چكيده به لاتين
In cognitive radio networks which dynamically allocate frequency spectrum to the users, the secondary users (SUs) get permission to use the frequency sources whenever the interference power at the primary user (PUs) does not exceed predefined threshold. Using spatial filtering, SUs are able to control interference at the PUs.
In this thesis, a new method of beamforming and power allocation for cooperative cognitive radio networks consisting arbitrary number of secondary transmitter-receiver pairs, is proposed, in which the SUs will be allowed to use the frequency spectrum at the cost of participating in the submission of PU’s data. An algorithm is presented to find the optimum transmit powers of the secondary users, secondary and cooperative beamforming vectors, as well as the cooperation factor of the SUs. Simulation results confirm that the cooperation of SUs results in increasing the data rata of the PU.
Considering error in the estimation of the channel state information (CSI), A new robust beamforming method maximizing the minimum achievable rate of the SUs is proposed for cognitive radios comprising arbitrary number of SUs. Using Bernstein inequalities and theorems in linear algebra, the non-convex original problem is replaced by a quasi-convex optimization problem. inequalities are introduce to replace infinite non-convex outage constraints. Considering the quasi-convexity of the new problem, an algorithm is developed to obtain optimal beamforming vectors. Proof of the convergence of this algorithm is given. Simulation results show that we reach more achievable rates for the SUs in comparison with the previous related works.
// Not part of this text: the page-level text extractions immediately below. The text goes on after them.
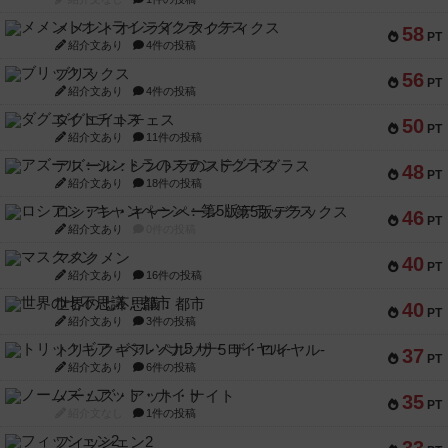
メメントオンラインタクティクス
58
PT
紹介文あり
4件の投稿
ブリックス
56
PT
紹介文あり
4件の投稿
ダグエイトチェス
50
PT
紹介文あり
11件の投稿
アズール：シントラのステンドグラス
48
PT
紹介文あり
18件の投稿
ロシアン・キャンペーン：第5版デラックス
46
PT
紹介文あり
0件の投稿
マスクメン
40
PT
紹介文あり
16件の投稿
世界の七不思議：都市
40
PT
紹介文あり
3件の投稿
トリックギア - ペルソナ5 ザ・ロイヤル-
37
PT
紹介文あり
6件の投稿
ノームズ・アット・ナイト
35
PT
紹介文なし
1件の投稿
フィッシェン2
33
Considering the importance of using new sources as the energy, the application of simultaneous wireless information and power transformation (SWIPT) in the cognitive radio networks has been investigated in this thesis. A new robust beamforming method for MISO downlink cognitive radio networks providing SWIPT is proposed. The proposed method is developed for networks comprising arbitrary number of users. The objective function is maximizing the minimum achievable rate of the users. Outage constraints on the minimum SINR of the users, interference at the PUs, RF received power at the energy harvesting users, and the amount of information leakage at the energy harvesting receivers are imposed to guarantee performance of the network. Due to the large number of constraints, the new quasi-convex optimization problem is written in such a way that the computational costs to solve this problem are as low as possible. In another part of this thesis, a new beamforming method for cooperative MIMO cognitive radio networks with SWIPT is proposed. In this method, the link between primary transmitter and receiver is too weak to transmit data. SUs which provide their energies from RF signals, relay the primary user’s data. Using mathematical techniques, a quasi-convex optimization problem is introduced to replace the original non-convex optimization problem and an iterative algorithm is developed to solve the optimization problem. Simulation results confirm that in both the methods, all constraints are satisfied. Advantage of the proposed methods are shown by performing the simulations.